Once again San Francisco Chronicle Staff Writer Bob Egelko has been following the activities of Chief U. S. District Judge Vaughan Walker, and once again those activities carry a ring of chutzpah with the most positive connotations. So, while Walker may have had to wait longer than he deserved for his first Chutzpah of the Week award, I want to make sure that he receives this week's award "with all deliberate speed!" This week's award should be especially dear to the hearts of those who refuse to accept Barack Obama's precept that, where past abuses of the Bush Administration are concerned, our country would be better served by letting bygones be bygones.
Here is Egelko's account of the grounds for Walker's award:
The Bush administration wiretapped a U.S.-based Islamic charity under an illegal surveillance program that was not authorized by Congress or the courts, a federal judge in San Francisco ruled today.The ruling by Chief U.S. District Judge Vaughn Walker marked the first time that a court has found that the government illegally wiretapped an individual or organization since President George W. Bush authorized warrantless wiretapping of suspected foreign terrorists in 2001.
The government inadvertently sent a classified document in 2004 to the Al-Haramain Islamic Foundation, reportedly showing that two of its lawyers had been wiretapped. Several months after the surveillance began, the government classified Al-Haramain as a terrorist organization, a description its leaders called false.

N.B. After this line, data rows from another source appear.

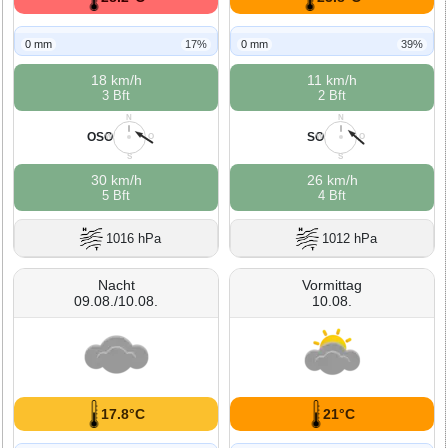
0 mm
17%
0 mm
39%
18 km/h
11 km/h
3 Bft
2 Bft
N
N
OSO
SO
W
O
W
O
S
S
30 km/h
26 km/h
5 Bft
4 Bft
1016 hPa
1012 hPa
Nacht
Vormittag
09.08./10.08.
10.08.
17.8°C
21°C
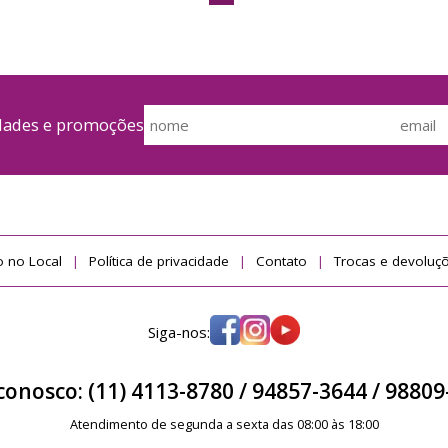
idades e promoções
 no Local
Política de privacidade
Contato
Trocas e devoluç
Siga-nos:
conosco: (11) 4113-8780 /
94857-3644 / 98809
Atendimento de segunda a sexta das 08:00 às 18:00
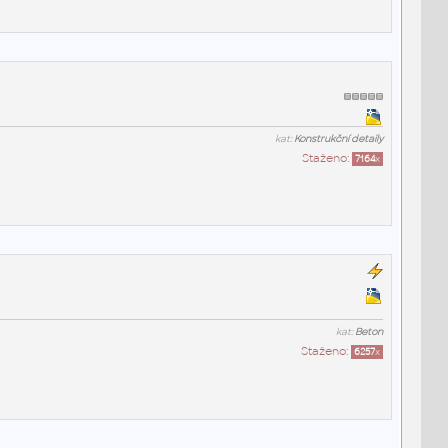
kat:
Konstrukční detaily
Staženo:
7164
x
kat:
Beton
Staženo:
6257
x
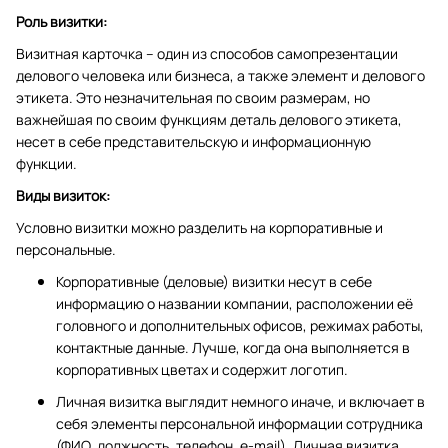
Роль визитки:
Визитная карточка – один из способов самопрезентации
делового человека или бизнеса, а также элемент и делового
этикета. Это незначительная по своим размерам, но
важнейшая по своим функциям деталь делового этикета,
несет в себе представительскую и информационную
функции.
Виды визиток:
Условно визитки можно разделить на корпоративные и
персональные.
Корпоративные (деловые) визитки несут в себе
информацию о названии компании, расположении её
головного и дополнительных офисов, режимах работы,
контактные данные. Лучше, когда она выполняется в
корпоративных цветах и содержит логотип.
Личная визитка выглядит немного иначе, и включает в
себя элементы персональной информации сотрудника
(ФИО, должность, телефон, e-mail). Личная визитка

The now-defunct charity, which was headquartered in Oregon, returned the document at the government's request and could not use it as evidence in a lawsuit it filed over the wiretapping. But Walker said today that Al-Haramain had established, through public statements by officials and nonclassified evidence, that the government had intercepted its calls without obtaining the court warrant required by a 1978 law.
Bush acknowledged in December 2005 that he had ordered the National Security Agency, after the terrorist attacks of Sept. 11, 2001, to intercept phone calls and e-mails between Americans and suspected foreign terrorists without a warrant. He claimed the power to override the 1978 law's requirement of advance court approval for all such surveillance.
Today, Walker said Bush had lacked that authority.
Under the argument advanced by the Bush administration, "executive branch officials may treat as optional ... a statute (the 1978 law) enacted specifically to rein in and create a judicial check for executive-branch abuses of surveillance authority," the judge said.
That "theory of unfettered executive-branch discretion" holds an "obvious potential for governmental abuse and overreaching," Walker said.
This is what many of us have desired for some time, a precedent-setting judicial ruling of the wiretapping abuses of the Bush Administration delivered at the Federal level. As to the reaction within the Obama Administration, Egelko reported the following:
The Justice Department declined to say whether it would appeal today's ruling and instead issued a statement focusing on Attorney General Eric Holder's recent restrictions on government claims of secrecy. The new rules require a high-level Justice Department committee to review all such claims, with the attorney general having the last word.
The new policy strikes "an appropriate balance between rebuilding the public's trust in the government's use of this (secrecy) privilege while recognizing the imperative need to protect national security," the department said.
It is unclear what this review will determine, but Walker has taken the matter far enough to definitely deserve the Chutzpah of the Week award for this week!